[Stored entries]

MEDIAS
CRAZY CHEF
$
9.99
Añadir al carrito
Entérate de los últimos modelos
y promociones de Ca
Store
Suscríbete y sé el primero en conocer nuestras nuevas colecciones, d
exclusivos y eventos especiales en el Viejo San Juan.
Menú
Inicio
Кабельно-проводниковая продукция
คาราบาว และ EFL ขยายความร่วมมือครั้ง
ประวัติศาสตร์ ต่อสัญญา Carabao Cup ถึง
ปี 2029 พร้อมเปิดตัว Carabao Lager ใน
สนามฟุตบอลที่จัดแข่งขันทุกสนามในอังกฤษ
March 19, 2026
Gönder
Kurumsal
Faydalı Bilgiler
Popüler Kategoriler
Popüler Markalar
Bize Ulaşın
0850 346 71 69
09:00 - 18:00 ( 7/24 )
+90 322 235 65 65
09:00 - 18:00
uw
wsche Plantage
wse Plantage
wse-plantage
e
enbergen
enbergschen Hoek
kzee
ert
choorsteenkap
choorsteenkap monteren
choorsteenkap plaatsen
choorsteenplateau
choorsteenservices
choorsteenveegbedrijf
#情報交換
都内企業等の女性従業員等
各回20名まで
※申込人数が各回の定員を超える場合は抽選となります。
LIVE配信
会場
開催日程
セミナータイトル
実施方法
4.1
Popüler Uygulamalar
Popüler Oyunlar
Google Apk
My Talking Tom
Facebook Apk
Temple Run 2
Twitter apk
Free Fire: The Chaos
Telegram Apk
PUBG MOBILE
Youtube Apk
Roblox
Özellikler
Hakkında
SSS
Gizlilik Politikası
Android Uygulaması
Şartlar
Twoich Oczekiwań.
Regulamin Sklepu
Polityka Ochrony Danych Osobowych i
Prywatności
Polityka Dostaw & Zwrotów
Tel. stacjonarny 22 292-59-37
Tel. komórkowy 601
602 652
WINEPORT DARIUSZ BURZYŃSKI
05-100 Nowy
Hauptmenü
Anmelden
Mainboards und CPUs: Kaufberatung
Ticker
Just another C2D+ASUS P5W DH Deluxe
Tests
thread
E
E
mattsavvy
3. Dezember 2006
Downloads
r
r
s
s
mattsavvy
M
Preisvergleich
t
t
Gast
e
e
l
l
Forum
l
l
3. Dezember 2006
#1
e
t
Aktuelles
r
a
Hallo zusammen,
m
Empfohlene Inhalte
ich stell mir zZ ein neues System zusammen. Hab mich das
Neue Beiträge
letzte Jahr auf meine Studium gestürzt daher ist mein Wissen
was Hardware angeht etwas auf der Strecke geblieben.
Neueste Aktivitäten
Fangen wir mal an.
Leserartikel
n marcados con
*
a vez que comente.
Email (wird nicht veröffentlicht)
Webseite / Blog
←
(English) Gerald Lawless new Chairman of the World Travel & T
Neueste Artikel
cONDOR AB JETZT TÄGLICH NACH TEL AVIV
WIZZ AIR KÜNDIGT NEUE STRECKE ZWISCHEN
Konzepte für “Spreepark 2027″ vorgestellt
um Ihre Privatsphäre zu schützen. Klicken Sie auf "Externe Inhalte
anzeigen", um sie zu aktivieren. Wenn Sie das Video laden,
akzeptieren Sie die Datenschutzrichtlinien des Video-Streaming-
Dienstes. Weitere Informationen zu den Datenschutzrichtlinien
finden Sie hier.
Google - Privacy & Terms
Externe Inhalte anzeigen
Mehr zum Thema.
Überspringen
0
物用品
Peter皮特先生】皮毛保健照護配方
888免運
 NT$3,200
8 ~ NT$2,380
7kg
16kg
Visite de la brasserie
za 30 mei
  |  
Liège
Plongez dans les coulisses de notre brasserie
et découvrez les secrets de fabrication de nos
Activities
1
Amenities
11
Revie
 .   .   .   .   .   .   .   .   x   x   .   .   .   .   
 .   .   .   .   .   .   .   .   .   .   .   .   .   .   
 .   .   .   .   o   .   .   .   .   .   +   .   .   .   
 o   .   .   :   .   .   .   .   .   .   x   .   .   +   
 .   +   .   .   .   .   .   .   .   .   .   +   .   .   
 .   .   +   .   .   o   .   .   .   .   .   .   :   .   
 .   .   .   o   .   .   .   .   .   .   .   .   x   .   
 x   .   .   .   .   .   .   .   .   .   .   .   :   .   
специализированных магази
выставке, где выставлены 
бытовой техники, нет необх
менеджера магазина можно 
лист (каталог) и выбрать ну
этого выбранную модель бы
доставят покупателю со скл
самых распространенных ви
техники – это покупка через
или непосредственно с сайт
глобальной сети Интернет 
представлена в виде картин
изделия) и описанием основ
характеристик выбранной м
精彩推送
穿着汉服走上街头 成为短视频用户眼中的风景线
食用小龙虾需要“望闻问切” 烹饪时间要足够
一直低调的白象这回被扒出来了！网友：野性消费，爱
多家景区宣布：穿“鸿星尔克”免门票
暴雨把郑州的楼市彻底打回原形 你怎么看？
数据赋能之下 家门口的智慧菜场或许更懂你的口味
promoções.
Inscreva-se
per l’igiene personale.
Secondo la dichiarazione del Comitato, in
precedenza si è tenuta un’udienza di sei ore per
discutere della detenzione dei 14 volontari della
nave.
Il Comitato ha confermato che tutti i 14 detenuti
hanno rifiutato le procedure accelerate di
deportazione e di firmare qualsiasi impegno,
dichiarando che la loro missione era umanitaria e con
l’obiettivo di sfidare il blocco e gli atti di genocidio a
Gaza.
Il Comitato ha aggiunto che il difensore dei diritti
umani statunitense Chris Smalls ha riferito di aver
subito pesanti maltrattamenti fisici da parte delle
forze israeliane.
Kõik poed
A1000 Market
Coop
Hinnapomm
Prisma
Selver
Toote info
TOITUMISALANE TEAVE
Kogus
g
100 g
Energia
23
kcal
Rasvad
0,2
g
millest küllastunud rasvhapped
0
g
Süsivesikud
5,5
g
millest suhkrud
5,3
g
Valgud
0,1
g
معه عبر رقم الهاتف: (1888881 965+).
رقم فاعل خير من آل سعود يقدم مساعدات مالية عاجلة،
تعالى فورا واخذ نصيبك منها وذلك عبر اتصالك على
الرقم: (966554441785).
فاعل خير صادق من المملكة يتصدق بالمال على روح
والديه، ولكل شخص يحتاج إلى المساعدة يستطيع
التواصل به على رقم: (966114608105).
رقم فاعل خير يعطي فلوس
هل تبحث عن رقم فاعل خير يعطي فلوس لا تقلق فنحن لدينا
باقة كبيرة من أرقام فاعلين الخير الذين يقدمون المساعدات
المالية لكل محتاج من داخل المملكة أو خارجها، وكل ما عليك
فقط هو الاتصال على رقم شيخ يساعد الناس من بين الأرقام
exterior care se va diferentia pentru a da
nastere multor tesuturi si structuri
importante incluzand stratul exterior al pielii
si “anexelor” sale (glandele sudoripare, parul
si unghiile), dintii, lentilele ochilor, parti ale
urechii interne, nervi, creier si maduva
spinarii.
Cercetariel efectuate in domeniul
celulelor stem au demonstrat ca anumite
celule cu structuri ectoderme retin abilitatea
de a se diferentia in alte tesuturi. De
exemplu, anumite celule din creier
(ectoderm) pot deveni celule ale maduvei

▶ [TASK GOAL]
Keep the wording exact. Give all of the records again.

▶ [RESPONSE BELOW]
MEDIAS
CRAZY CHEF
$
9.99
Añadir al carrito
Entérate de los últimos modelos
y promociones de Ca
Store
Suscríbete y sé el primero en conocer nuestras nuevas colecciones, d
exclusivos y eventos especiales en el Viejo San Juan.
Menú
Inicio
Кабельно-проводниковая продукция
คาราบาว และ EFL ขยายความร่วมมือครั้ง
ประวัติศาสตร์ ต่อสัญญา Carabao Cup ถึง
ปี 2029 พร้อมเปิดตัว Carabao Lager ใน
สนามฟุตบอลที่จัดแข่งขันทุกสนามในอังกฤษ
March 19, 2026
Gönder
Kurumsal
Faydalı Bilgiler
Popüler Kategoriler
Popüler Markalar
Bize Ulaşın
0850 346 71 69
09:00 - 18:00 ( 7/24 )
+90 322 235 65 65
09:00 - 18:00
uw
wsche Plantage
wse Plantage
wse-plantage
e
enbergen
enbergschen Hoek
kzee
ert
choorsteenkap
choorsteenkap monteren
choorsteenkap plaatsen
choorsteenplateau
choorsteenservices
choorsteenveegbedrijf
#情報交換
都内企業等の女性従業員等
各回20名まで
※申込人数が各回の定員を超える場合は抽選となります。
LIVE配信
会場
開催日程
セミナータイトル
実施方法
4.1
Popüler Uygulamalar
Popüler Oyunlar
Google Apk
My Talking Tom
Facebook Apk
Temple Run 2
Twitter apk
Free Fire: The Chaos
Telegram Apk
PUBG MOBILE
Youtube Apk
Roblox
Özellikler
Hakkında
SSS
Gizlilik Politikası
Android Uygulaması
Şartlar
Twoich Oczekiwań.
Regulamin Sklepu
Polityka Ochrony Danych Osobowych i
Prywatności
Polityka Dostaw & Zwrotów
Tel. stacjonarny 22 292-59-37
Tel. komórkowy 601
602 652
WINEPORT DARIUSZ BURZYŃSKI
05-100 Nowy
Hauptmenü
Anmelden
Mainboards und CPUs: Kaufberatung
Ticker
Just another C2D+ASUS P5W DH Deluxe
Tests
thread
E
E
mattsavvy
3. Dezember 2006
Downloads
r
r
s
s
mattsavvy
M
Preisvergleich
t
t
Gast
e
e
l
l
Forum
l
l
3. Dezember 2006
#1
e
t
Aktuelles
r
a
Hallo zusammen,
m
Empfohlene Inhalte
ich stell mir zZ ein neues System zusammen. Hab mich das
Neue Beiträge
letzte Jahr auf meine Studium gestürzt daher ist mein Wissen
was Hardware angeht etwas auf der Strecke geblieben.
Neueste Aktivitäten
Fangen wir mal an.
Leserartikel
n marcados con
*
a vez que comente.
Email (wird nicht veröffentlicht)
Webseite / Blog
←
(English) Gerald Lawless new Chairman of the World Travel & T
Neueste Artikel
cONDOR AB JETZT TÄGLICH NACH TEL AVIV
WIZZ AIR KÜNDIGT NEUE STRECKE ZWISCHEN
Konzepte für “Spreepark 2027″ vorgestellt
um Ihre Privatsphäre zu schützen. Klicken Sie auf "Externe Inhalte
anzeigen", um sie zu aktivieren. Wenn Sie das Video laden,
akzeptieren Sie die Datenschutzrichtlinien des Video-Streaming-
Dienstes. Weitere Informationen zu den Datenschutzrichtlinien
finden Sie hier.
Google - Privacy & Terms
Externe Inhalte anzeigen
Mehr zum Thema.
Überspringen
0
物用品
Peter皮特先生】皮毛保健照護配方
888免運
 NT$3,200
8 ~ NT$2,380
7kg
16kg
Visite de la brasserie
za 30 mei
  |  
Liège
Plongez dans les coulisses de notre brasserie
et découvrez les secrets de fabrication de nos
Activities
1
Amenities
11
Revie
 .   .   .   .   .   .   .   .   x   x   .   .   .   .   
 .   .   .   .   .   .   .   .   .   .   .   .   .   .   
 .   .   .   .   o   .   .   .   .   .   +   .   .   .   
 o   .   .   :   .   .   .   .   .   .   x   .   .   +   
 .   +   .   .   .   .   .   .   .   .   .   +   .   .   
 .   .   +   .   .   o   .   .   .   .   .   .   :   .   
 .   .   .   o   .   .   .   .   .   .   .   .   x   .   
 x   .   .   .   .   .   .   .   .   .   .   .   :   .   
специализированных магази
выставке, где выставлены 
бытовой техники, нет необх
менеджера магазина можно 
лист (каталог) и выбрать ну
этого выбранную модель бы
доставят покупателю со скл
самых распространенных ви
техники – это покупка через
или непосредственно с сайт
глобальной сети Интернет 
представлена в виде картин
изделия) и описанием основ
характеристик выбранной м
精彩推送
穿着汉服走上街头 成为短视频用户眼中的风景线
食用小龙虾需要“望闻问切” 烹饪时间要足够
一直低调的白象这回被扒出来了！网友：野性消费，爱
多家景区宣布：穿“鸿星尔克”免门票
暴雨把郑州的楼市彻底打回原形 你怎么看？
数据赋能之下 家门口的智慧菜场或许更懂你的口味
promoções.
Inscreva-se
per l’igiene personale.
Secondo la dichiarazione del Comitato, in
precedenza si è tenuta un’udienza di sei ore per
discutere della detenzione dei 14 volontari della
nave.
Il Comitato ha confermato che tutti i 14 detenuti
hanno rifiutato le procedure accelerate di
deportazione e di firmare qualsiasi impegno,
dichiarando che la loro missione era umanitaria e con
l’obiettivo di sfidare il blocco e gli atti di genocidio a
Gaza.
Il Comitato ha aggiunto che il difensore dei diritti
umani statunitense Chris Smalls ha riferito di aver
subito pesanti maltrattamenti fisici da parte delle
forze israeliane.
Kõik poed
A1000 Market
Coop
Hinnapomm
Prisma
Selver
Toote info
TOITUMISALANE TEAVE
Kogus
g
100 g
Energia
23
kcal
Rasvad
0,2
g
millest küllastunud rasvhapped
0
g
Süsivesikud
5,5
g
millest suhkrud
5,3
g
Valgud
0,1
g
معه عبر رقم الهاتف: (1888881 965+).
رقم فاعل خير من آل سعود يقدم مساعدات مالية عاجلة،
تعالى فورا واخذ نصيبك منها وذلك عبر اتصالك على
الرقم: (966554441785).
فاعل خير صادق من المملكة يتصدق بالمال على روح
والديه، ولكل شخص يحتاج إلى المساعدة يستطيع
التواصل به على رقم: (966114608105).
رقم فاعل خير يعطي فلوس
هل تبحث عن رقم فاعل خير يعطي فلوس لا تقلق فنحن لدينا
باقة كبيرة من أرقام فاعلين الخير الذين يقدمون المساعدات
المالية لكل محتاج من داخل المملكة أو خارجها، وكل ما عليك
فقط هو الاتصال على رقم شيخ يساعد الناس من بين الأرقام
exterior care se va diferentia pentru a da
nastere multor tesuturi si structuri
importante incluzand stratul exterior al pielii
si “anexelor” sale (glandele sudoripare, parul
si unghiile), dintii, lentilele ochilor, parti ale
urechii interne, nervi, creier si maduva
spinarii.
Cercetariel efectuate in domeniul
celulelor stem au demonstrat ca anumite
celule cu structuri ectoderme retin abilitatea
de a se diferentia in alte tesuturi. De
exemplu, anumite celule din creier
(ectoderm) pot deveni celule ale maduvei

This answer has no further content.